Domestic helpers in Singapore need to be protected

FEBRUARY 28 — Piang Ngaih Don died in July, 2016. The domestic worker had been systematically starved, abused and basically tortured by her Singaporean employers for over a year. 

When she died, she weighed just 25 kilogrammes. 

Arriving in Singapore in 2015 to work as a domestic helper in order to earn money to support her child and family in Myanmar, she  suffered unimaginable abuse at the hands of the family that employed her.

Her employer Gaiyathiri Murugayan has been charged with and pleaded guilty to culpable homicide and a number of other charges. 

The High Court is yet to deliver her sentence but even the Attorney General has noted the case is one of egregious abuse and asked for the harshest possible sentence.    

But while a lengthy jail term for the abusive employer in this case is an important step, harsh sentences alone are not sufficient. The truth is Piang’s death is the result not only of an abusive family but of systematic failure. 

While this may be a particularly awful and tragic case of abuse — one that ended in death — the physical and mental abuse of maids in Singapore remains all too common.   

These women, usually from underprivileged parts of poorer nations across Asia, are a legally permitted underclass. They live in this country but have fewer rights and protections than the rest of the population. 

Their wages are far lower than the general population and they are entitled to just a single off day a week. There are no set working hours.  

In practice, they are often exploited by the employment agencies who bring them into the country and then left largely to the mercy of the families that employ them. 

This legally sanctioned system of endless low wage workers has allowed middle-class Singaporeans to enjoy better lifestyles. 

The prevalence of maids has allowed many local women to enter the workforce even as they raise children and grow their families.  

The practice has been good for Singapore in that it has allowed the country to house a pool of low-wage workers doing menial tasks while locals are freed up for more productive employment.  

At the same time, it can be argued that these women earn better salaries here than they can at home and that they can build better lives at home with their wages.  

However, the system doesn’t always offer such clear win wins. It remains far too easy to take advantage of domestic helpers.  

And while Ministry of Manpower guidelines now provide clearer provisions on how helpers should be treated — requiring employers to offer helpers three meals a day and a day off — these remain really bare minimum entitlements for adult humans. 

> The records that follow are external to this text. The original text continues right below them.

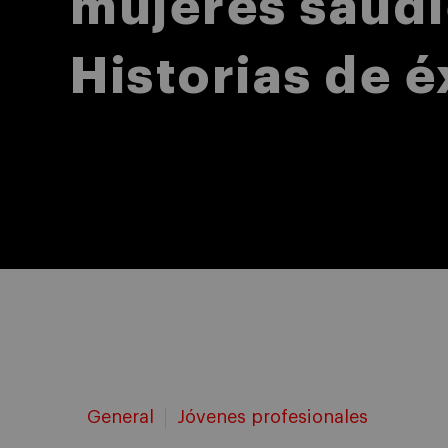
mujeres saudí
Historias de é
General
Jóvenes profesionales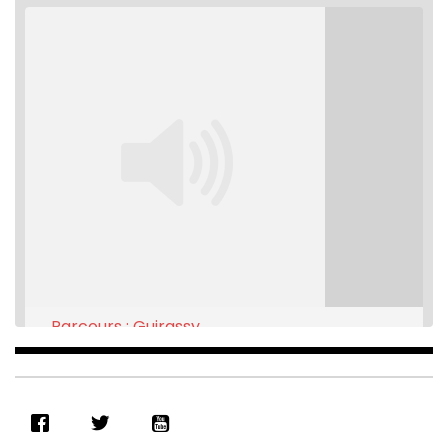
Parcours : Guirassy
Feb 16, 2021 • 28:08
SHARE
RSS FEED
LINK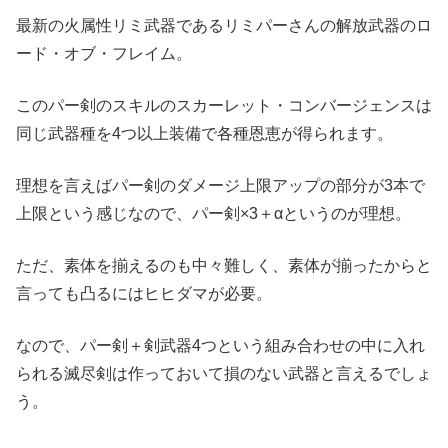
最新の火属性リミ武器であるリミパーさんの解放武器のロ
ード・オブ・フレイム。
このパー剣のスキルのスカーレット・コンバージェンスは
同じ武器種を4つ以上装備で各種恩恵が得られます。
理想を言えばパー剣のダメージ上限アップの部分が3本で
上限という感じなので、パー剣×3＋αというのが理想。
ただ、素体を揃えるのも中々難しく、素体が揃ったからと
言っても凸るにはヒヒダマが必要。
なので、パー剣＋剣武器4つという組み合わせの中に入れ
られる滅尽剣は作っておいて損のない武器と言えるでしょ
う。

And even with the few rights they are entitled to, enforcement is a perennial problem.

The reality is both the hiring agency and a relevant government department should be tasked with systematically following up on domestic helpers.   

Checking on their welfare annually and more frequently when they first enter the country.  

While mechanisms for maids to report abuse do exist, in reality their movements are often restricted and they lack the education or knowledge to approach a relevant authority.   

Basic training on rights should be provided to all domestic workers entering the country and there should be a hotline they can call for support. 

All maids should be entitled to carry a mobile phone of their own as a basic minimum protection.    

For now there still isn’t even a requirement for domestic helpers to have rooms of their own — which again seems like a minimum for an adult in someone else’s household.  

To this day, you often find maids sleeping in kitchens, halls or some other public part of the home.  

Also the number of hours they work per day and how these working hours should be quantified remains unclear.   

Fundamentally on many levels, the laws and protections for these vulnerable women in our country are inadequate and this inadequacy played a part in the death of Piang.    

Too little has been done to significantly upgrade the conditions of domestic workers in this country and only real policy changes will put an end to cases of serious abuse.  

Whatever sentences abusers receive without moves to change fundamental laws and policies it seems sadly likely we will  see similar cases again.

*This is the personal opinion of the columnist.